Two more students were in the pipeline toward their PhD degrees and finished their course work during that extended semester of the hurricane. They decided to work or intern at the biopharmaceutical company Eli Lilly del Caribe, a branch of Eli Lilly located on the island, which had its own power station and continued to be operational after the storm. To date, one has decided to continue working at Lilly, and the second transferred to UPR Medical Sciences to continue her PhD.
Pastrana stopped taking in any more students, took a sabbatical leave without pay, and moved to Boston.
Rebuilding the Company
Boston, she knew, had a good ecosystem for her business, offering access to biopharmaceutical companies and clinical research and development organizations. Indeed, the company is doing well. It is conducting protein aggregation analyses for several companies and has received continued non-dilutive funding from the National Science Foundation, including Small Business Innovation Research (SBIR) phase IIB funding. The company also has active collaborations with the National Institute of Standards and Technology (NIST) and the National Cancer Institute (NCI).
The Long Term
In the meantime, the family is split into two locations. Her older son came with her to Boston, to get ready to apply for graduate school.
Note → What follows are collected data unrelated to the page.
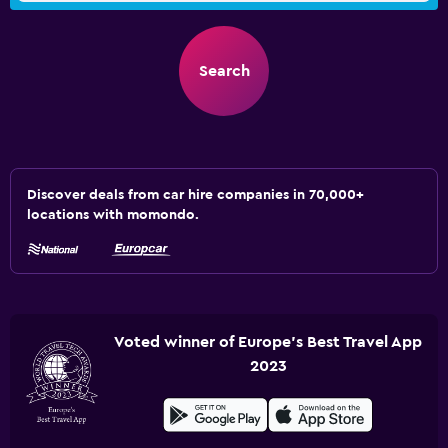
Search
Discover deals from car hire companies in 70,000+
locations with momondo.
Voted winner of Europe's Best Travel App
2023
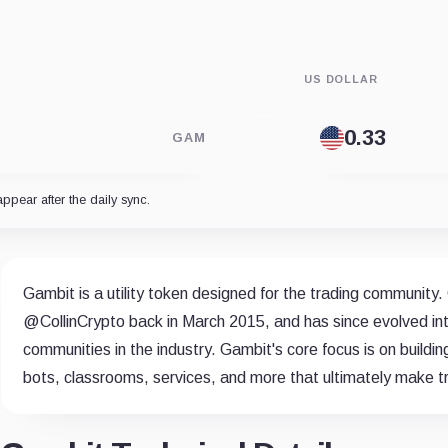
US DOLLAR
GAM
appear after the daily sync.
Gambit is a utility token designed for the trading community.
@CollinCrypto back in March 2015, and has since evolved int
communities in the industry. Gambit's core focus is on building 
bots, classrooms, services, and more that ultimately make tra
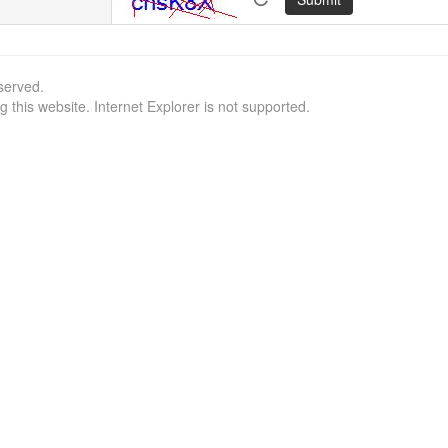
served.
this website. Internet Explorer is not supported.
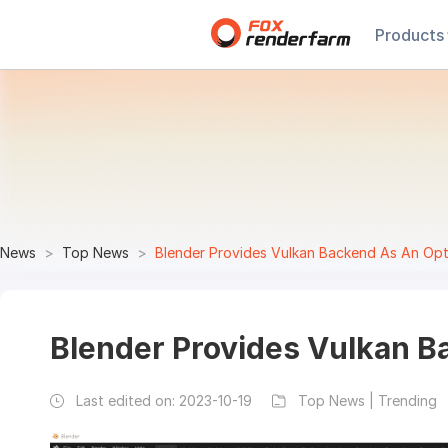
Products
News
Top News
Blender Provides Vulkan Backend As An Opt
Blender Provides Vulkan B
Last edited on:
2023-10-19
Top News | Trending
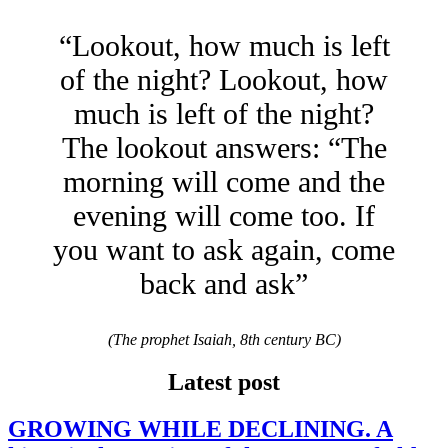
“Lookout, how much is left
of the night? Lookout, how
much is left of the night?
The lookout answers: “The
morning will come and the
evening will come too. If
you want to ask again, come
back and ask”
(The prophet Isaiah, 8th century BC)
Latest post
GROWING WHILE DECLINING. A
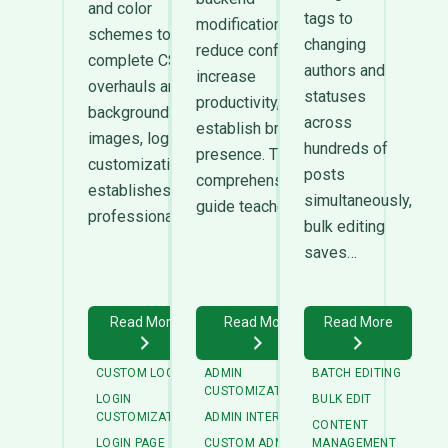
and color
tags to
modifications
schemes to
changing
reduce confusion,
complete CSS
authors and
increase
overhauls and
statuses
productivity, and
background
across
establish brand
images, login
hundreds of
presence. This
customization
posts
comprehensive
establishes
simultaneously,
guide teaches…
professional…
bulk editing
saves…
Read More
Read More
Read More
CUSTOM LOGIN
ADMIN
BATCH EDITING
CUSTOMIZATION
LOGIN
BULK EDIT
CUSTOMIZATION
ADMIN INTERFACE
CONTENT
LOGIN PAGE
CUSTOM ADMIN
MANAGEMENT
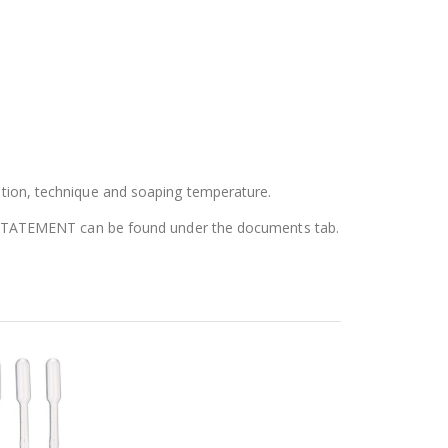
tion, technique and soaping temperature.
N STATEMENT can be found under the documents tab.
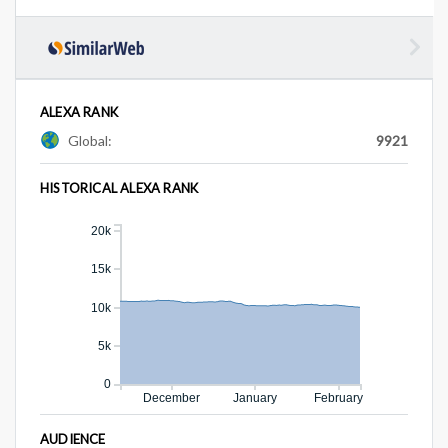
ALEXA RANK
Global:
9921
HISTORICAL ALEXA RANK
20k
15k
10k
5k
0
December
January
February
AUDIENCE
But her husband, a tenured faculty member at UPRM, stayed on the island to be near his elderly mother, and the couple’s younger son stayed with his dad.
The couple knows they can sort out a long-term plan for themselves. But Pastrana’s dreams of continuing the development of science and scientists on the island are uncertain.
She had built her laboratories there through 20 years of grantsmanship, replacing equipment after previous hurricanes through insurance and by writing new grant proposals to fund what the insurance didn’t cover. Over that same period, she graduated 250 undergraduate students (96% of whom continued their graduate studies in the United States) and 11 MS students in biophysics. She was recognized as a Henry Dreyfus Teacher Scholar. She developed a doctoral program and her first two PhD students have graduated, in spite of the storm.
But now the future of all that effort is in doubt. The island’s difficult recovery is exacerbated by the poor economic situation there. And with climate change, the likelihood of more strong hurricanes seems high.
Will Pastrana return to Puerto Rico? “It’s not a decision I am ready to make,” she said.